Existing data describe the genetic diversity of the LB agent Borrelia burgdorferi among ticks in Californa (5,6), but few instances of direct detection and genetic characterization of B. burgdorferi sensu stricto in samples from humans are documented in California. B. burgdorferi has been isolated from skin biopsy samples of 3 patients in California in whom LB was diagnosed (1). Seinost et al. genotyped strains isolated in the United States, including 7 isolates identified in California from skin, blood, or cerebrospinal fluid, but no documented exposure information was available (7). Girard et al. genotyped B. burgdorferi in 10- to 12-year-old stored serum samples collected from 22 northern California residents, some of whom were asymptomatic at time of collection. Of 22 PCR-positive specimens, 21 had the single laboratory type strain B31 genotype (3).

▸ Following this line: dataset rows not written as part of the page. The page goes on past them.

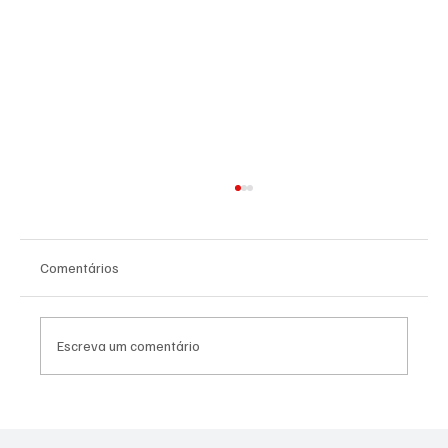
Comentários
Escreva um comentário
Agosto Lilás: Prefeitura promove atividades
de conscientização pelo fim da violência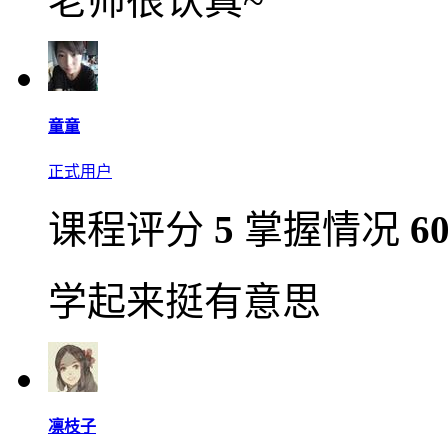
老师很认真~
童童
正式用户
课程评分
5
掌握情况
6
学起来挺有意思
凛枝子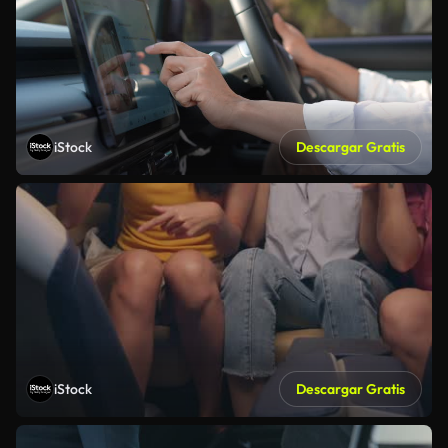
iStock
Descargar Gratis
iStock
Descargar Gratis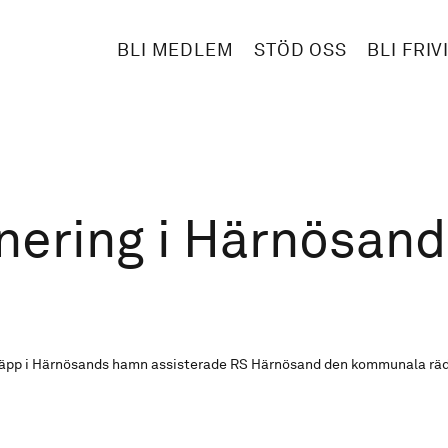
BLI MEDLEM
STÖD OSS
BLI FRIV
nering i Härnösand
tsläpp i Härnösands hamn assisterade RS Härnösand den kommunala rä
.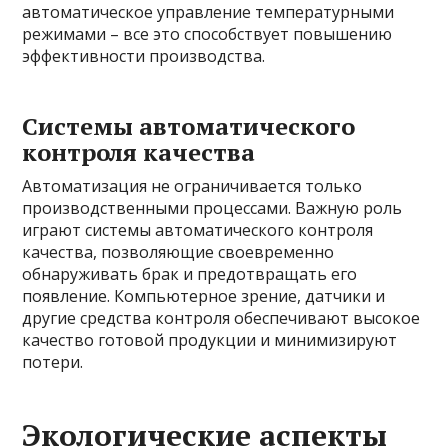
автоматическое управление температурными
режимами – все это способствует повышению
эффективности производства.
Системы автоматического
контроля качества
Автоматизация не ограничивается только
производственными процессами. Важную роль
играют системы автоматического контроля
качества, позволяющие своевременно
обнаруживать брак и предотвращать его
появление. Компьютерное зрение, датчики и
другие средства контроля обеспечивают высокое
качество готовой продукции и минимизируют
потери.
Экологические аспекты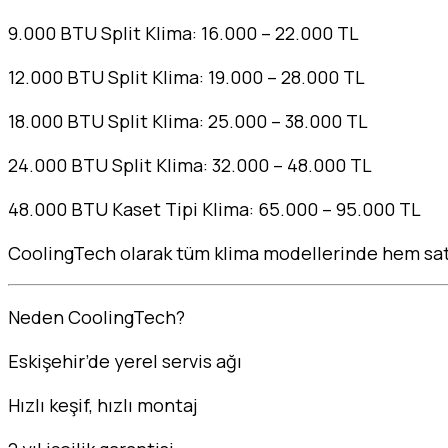
9.000 BTU Split Klima: 16.000 – 22.000 TL
12.000 BTU Split Klima: 19.000 – 28.000 TL
18.000 BTU Split Klima: 25.000 – 38.000 TL
24.000 BTU Split Klima: 32.000 – 48.000 TL
48.000 BTU Kaset Tipi Klima: 65.000 – 95.000 TL
CoolingTech olarak tüm klima modellerinde hem sa
Neden CoolingTech?
Eskişehir’de yerel servis ağı
Hızlı keşif, hızlı montaj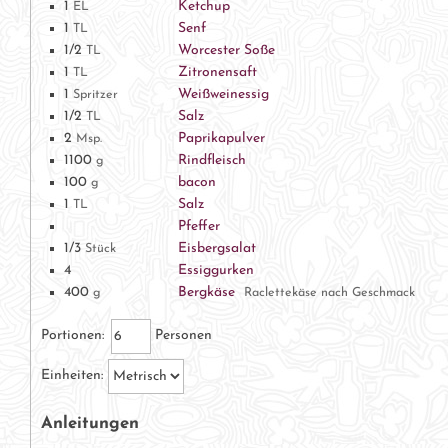
1
Ketchup
EL
1
Senf
TL
1/2
Worcester Soße
TL
1
Zitronensaft
TL
1
Weißweinessig
Spritzer
1/2
Salz
TL
2
Paprikapulver
Msp.
1100
Rindfleisch
g
100
bacon
g
1
Salz
TL
Pfeffer
1/3
Eisbergsalat
Stück
4
Essiggurken
400
Bergkäse
g
Raclettekäse nach Geschmack
Portionen:
Personen
Einheiten:
Anleitungen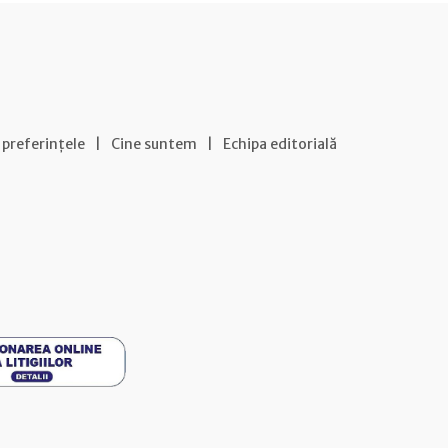
 preferințele
|
Cine suntem
|
Echipa editorială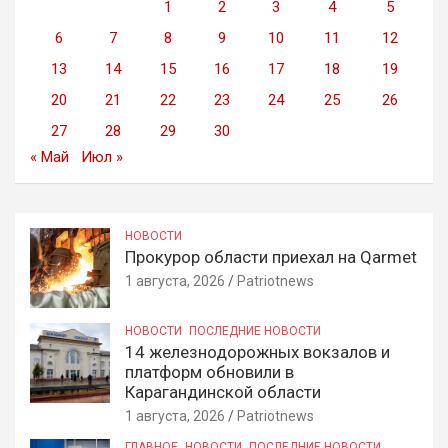
1
2
3
4
5
6
7
8
9
10
11
12
13
14
15
16
17
18
19
20
21
22
23
24
25
26
27
28
29
30
« Май
Июл »
НОВОСТИ
Прокурор области приехал на Qarmet
1 августа, 2026
Patriotnews
НОВОСТИ
ПОСЛЕДНИЕ НОВОСТИ
14 железнодорожных вокзалов и
платформ обновили в
Карагандинской области
1 августа, 2026
Patriotnews
ГЛАВНОЕ
НОВОСТИ
ПОСЛЕДНИЕ НОВОСТИ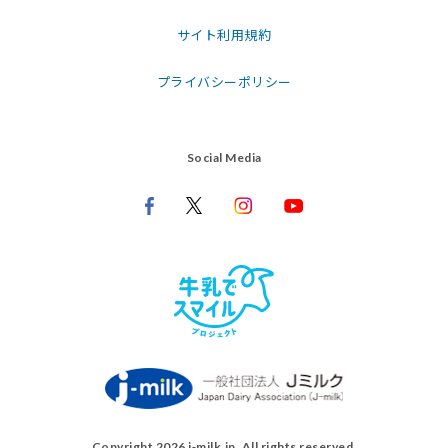
サイト利用規約
プライバシーポリシー
Social Media
Copyright 2026 j‑milk.jp. All rights reserved.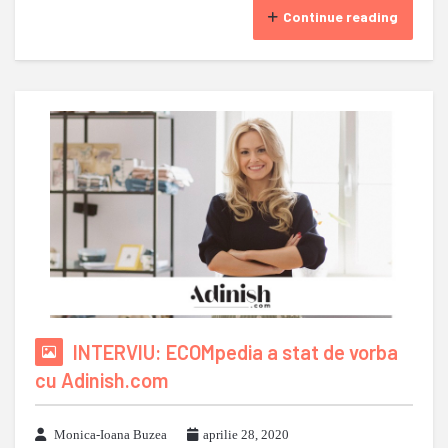
Continue reading
INTERVIU: ECOMpedia a stat de vorba
cu Adinish.com
Monica-Ioana Buzea
aprilie 28, 2020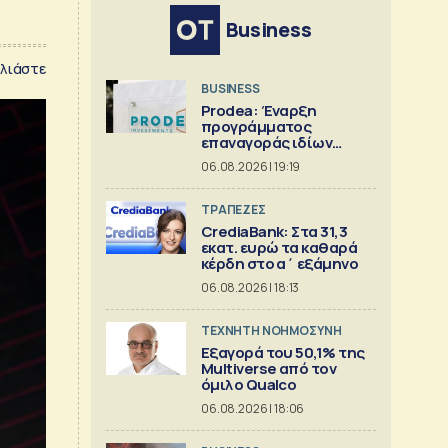
Business
λιάστε
BUSINESS
Prodea: Έναρξη
προγράμματος
επαναγοράς ιδίων
μετοχών
06.08.2026 | 19:19
ΤΡΑΠΕΖΕΣ
CrediaBank: Στα 31,3
εκατ. ευρώ τα καθαρά
κέρδη στο α΄ εξάμηνο
06.08.2026 | 18:13
TΕΧΝΗΤΗ ΝΟΗΜΟΣΥΝΗ
Εξαγορά του 50,1% της
Multiverse από τον
όμιλο Qualco
06.08.2026 | 18:06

A 12-year-old resident of Santa Cruz County, California, came to the emergency department of Dominican Hospital in September 2012 with a swollen, painful right knee and mildly painful right hip. The patient’s family reported that LB had been diagnosed by a local physician. Illness onset was in May 2010; symptoms consisted of recurrent knee swelling and pain lasting several days every 4–5 months and positive serologic test results for B. burdorferi (not available). The patient had not traveled outside of California during the preceding 6 years. In May 2011, an IgG Western blot of the patient’s serum that was processed at a commercial laboratory showed immunoreactive bands of 18, 23, 28, 30, 39, 41, 45, 58, 66, and 93 kDa. In both 2010 and 2011, the patient’s family had chosen to give the patient unspecified herbal treatments instead of antibacterial drugs.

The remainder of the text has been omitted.